The Webster Film Series is set to show a rare historic treat, an unusual and artistic silent film, “The Man Without a World” by legendary Soviet silent movie director Yevgeny Antinov, with live musical accompaniment by acclaimed Klezmer fiddler Alicia Svigals, with a score composed by renowned composer Donald Sosin.
Except not all of that is exactly true.
The silent movie that purports to be by a legendary Soviet director is actually a fictional film by a contemporary director. What is true is there will be live music performed by Svigals, of the award-winning the Klezmatics, and the gifted composer Sosin.
This “historic” film is actually the creation of contemporary filmmaker and performance artist Eleanor Antin. Yevgeny Antinov never really existed, except as the alter-ego of Eleanor Fineman Antin, a renowned Bronx-born, Jewish-American artist whose works have been exhibited at the Museum of Modern Art (MoMA), the Whitney Museum of American Art and Los Angeles Institute of Contemporary Art.
Marton is former Washington University professor of film and a current filmmaker and “un-learning” teacher at the School of No Media, whose work is in the collection of MoMA, the Paris Beaubourg Museum and the Mémorial de la Shoah, Pittsburgh’s Carnegie Museum and Toronto’s National Gallery of Canada. His father, Ervin Marton, was a renowned photographer in post-World War II Paris, who as a Hungarian Jewish student in Paris, was caught there when the Nazis marched in. Ervin Marton became a member of the French Resistance and, after the war, a renowned photographer who was part of the Paris arts scene.
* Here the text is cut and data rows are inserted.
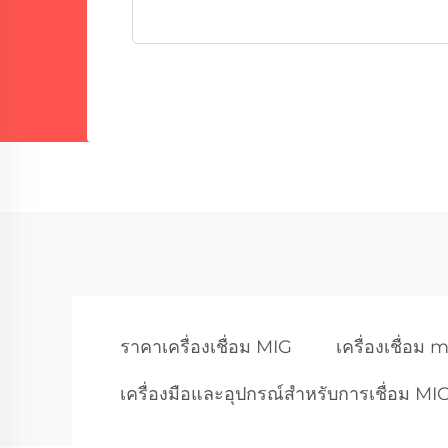
ราคาเครื่องเชื่อม MIG
เครื่องเชื่อม 
เครื่องมือและอุปกรณ์สำหรับการเชื่อม MI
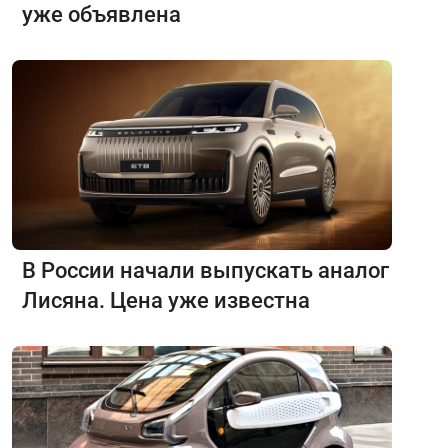
уже объявлена
В России начали выпускать аналог
Лисяна. Цена уже известна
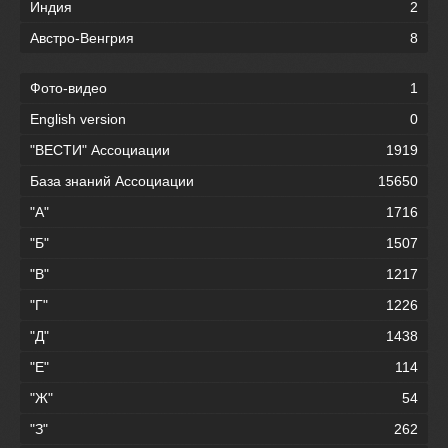
Индия
2
Австро-Венгрия
8
Фото-видео
1
English version
0
"ВЕСТИ" Ассоциации
1919
База знаний Ассоциации
15650
"А"
1716
"Б"
1507
"В"
1217
"Г"
1226
"Д"
1438
"Е"
114
"Ж"
54
"З"
262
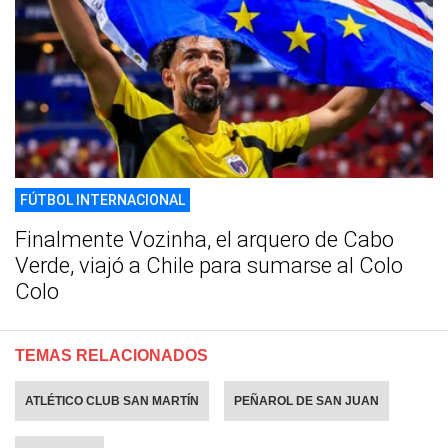
FÚTBOL INTERNACIONAL
Finalmente Vozinha, el arquero de Cabo
Verde, viajó a Chile para sumarse al Colo
Colo
TEMAS RELACIONADOS
ATLÉTICO CLUB SAN MARTÍN
PEÑAROL DE SAN JUAN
“The delicate balance of light and darkness are part of the legacy of Yiddish cinema and theater as well as of Roman Vishniac’s shtetl photographs. A feast for the eyes, the ears (with the virtuoso musician-composers, Sosin and Svigals live), and the heart,” Marton said. “The richness of New York’s Jewish luminaries, artists and poets, transplanted to San Diego, shine throughout the film.”
Marton encouraged readers to look into some important Jewish artists in the cast: Jerome Rothenberg, Allan Kaprow and the late Newton Harrison.
Rothenberg is an internationally renowned poet, critic and performance artist.
Kaprow is an American painter and performer who invented the name “Happening” [in the 1960s] and created the genre of live and experimental art,” according to Britannica.
Harrison was a founder of the Eco-Art Movement, who was praised in his New York Times obituary for creating, along with his wife, Helen Mayer Harrison, work that blended marine biology, agriculture, urban planning and activism and that tackled, early on, the effects of climate change.
“The Man Without a World” at the Webster Film Series
When: 7 p.m. Friday, Oct. 27
Where: Winifred Moore Auditorium, 470 E. Lockwood Ave.
How much: $12
More info: The 1992 silent film has English inter-titles and runs 98 minutes. The new score will be performed is live by Donald Sosin on piano and Alicia Svigals on violin. Filmmaker Pier Marton of University City helped make and performs in the film, and will be in attendance to discuss it.